> _Exercise aim_
Once the pictures are set aside, transcribe the remaining data exactly.

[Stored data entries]

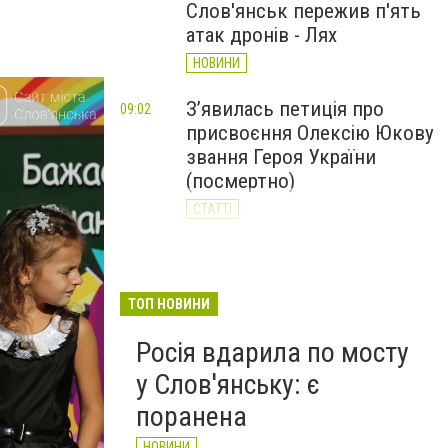
Слов'янськ пережив п'ять
атак дронів - Лях
НОВИНИ
З’явилась петиція про
09:02
присвоєння Олексію Юкову
звання Героя України
(посмертно)
СТАТТІ
За день Слов'янськ
20:23
Вчора
пережив 11 атак дронів: 62-
річний чоловік у реанімації
ТОП НОВИНИ
НОВИНИ
Росія вдарила по мосту
у Слов'янську: є
поранена
НОВИНИ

> _Solution to this problem_
Слов'янськ пережив п'ять
атак дронів - Лях
НОВИНИ
З’явилась петиція про
09:02
присвоєння Олексію Юкову
звання Героя України
(посмертно)
СТАТТІ
За день Слов'янськ
20:23
Вчора
пережив 11 атак дронів: 62-
річний чоловік у реанімації
ТОП НОВИНИ
НОВИНИ
Росія вдарила по мосту
у Слов'янську: є
поранена
НОВИНИ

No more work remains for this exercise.